和田塚合戦でのジャイアントキリングと由比ヶ浜沖での里見軍船数隻の炎上は士気を折るのに十分だった。それでも里見軍はさすがの練度を見せ、矢を防ぎながら船まで下がっていった。

「急ぎたいな」

「すぐにでも参りましょう」

「まあ待て。向こうがどうなってるかわからん」

安房上総の戦場での情報がなさすぎる。徒らな動きになるかもしれない。

「なれば知らせを待てとおっしゃるのでございますか」

「そうしたいところだがそれには時間がない。遠山殿、お頼み申す」

「承知した。存分に暴れられよ」

「はっ」

遠山綱景の隊を使い、船団をここに留める。こちらからの情報の流出を防ぐのだ。さらに伊豆水軍を三崎に向かわせ、帰路の迎撃体制を作らせることにした。これを回避して沖よりの海路を取ることはできるが、外洋は海が荒れる。船がどうなるかは目に見えている。


「行くぞ」

残った兵を集め、その日は鎌倉北方で一泊した。翌日から神奈川、そして江戸、次いで木場のあたりに泊まって休憩した。

「明日あたり渡河する。そこでゆっくり体を休め、援軍と共に南方へ進軍する」

利根川渡河に1日かけてもいいくらいだと国王丸は考えていたが、それが適当な判断かどうかはまだ分からない。村上信濃守と連絡が取れていないのだ。

利根川を渡り相模台に着いたところで日は沈み、相模台城で一泊せざるを得なくなった。などと考えていると、縁側に矢文が撃ち込まれた。

「秋元義政が小糸城に赴いた折、里見刑部の軍勢が押し寄せ、二手に分断されている。村上信濃は籠城し、消耗を抑えようと努力している。小糸城にも軍が張り付いており、秋元隊は窮地にある

猪助(いすけ)

出し主は分からない。がこの手紙を信用するのならば、急いだ方がいいことになる。

「里見が性急な進軍を促すために仕掛けた罠やもしれませぬ」

「なんにせよ早く着きたいのに変わりはないさ。知りたいのは真里谷領の他の場所の情勢だがな」

この会話が聞かれていたのだろう。翌日泊まった国府台城にもう一本矢文が撃ち込まれた。

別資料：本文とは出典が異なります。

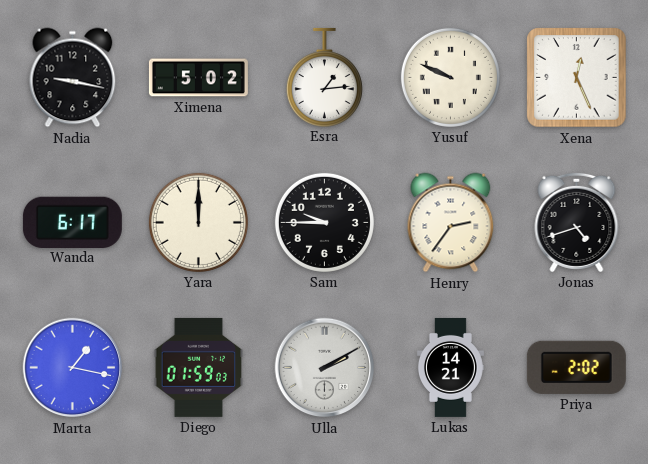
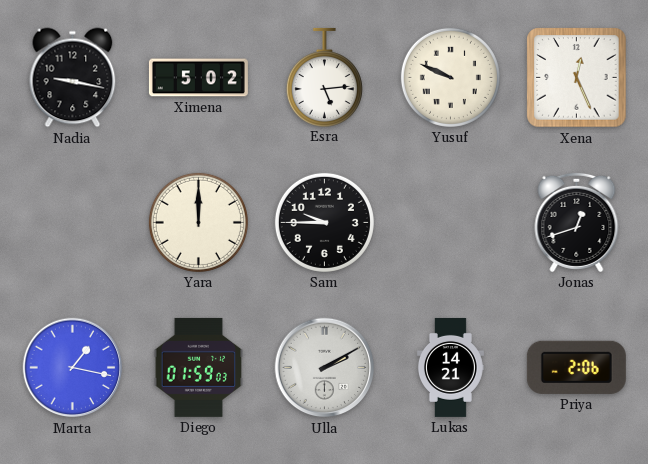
Esra: 1:14 -> 5:14
Wanda: 6:17 -> none
Henry: 2:36 -> none
Jonas: 4:42 -> 12:42
Priya: 2:02 -> 2:06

「真里谷城兵は城を発ったところである。土岐家は動きを見せず、天津城は落ちた

猪助」

東部がガタガタにされているらしい。いずれにせよここで援軍を待たなければならない。焦りすぎては全てを失う。そう言って少年は自分を冷静にさせた。

「猪助とは誰にござりましょうか」

「北条の忍びかなんかだろ。やっぱり上総にも手は回してるよな」

そのうち関わることにもなるだろう。手は出さないことにして、一行は翌日千葉家と面談をするために呼ばれた小弓まで向かった。


「よういらっしゃいました、足利殿」

取り次いだのは行きに亥鼻で会った原胤清だ。

「この者が足利殿につき、上総へ向かうよう小田原殿より仰せつかっております」

小田原殿よりという辺りに引っかかる。

「御本城様?千葉殿ではござらぬのか?」

「無論千葉家は通しての話にござる。ご安心召されよ」

どこまで本当か分からないというのが国王丸の本音だ。千葉本家は弱体化するかもしれない。

そうして紹介されたのがこの男だ。

「小金城主、高城胤吉(たかぎたねよし)と申しまする」

小金城を起点に同じく松戸市内に根木内(ねぎうち)城を建設し、北条家と結んで高城氏の全盛の礎を作った将だ。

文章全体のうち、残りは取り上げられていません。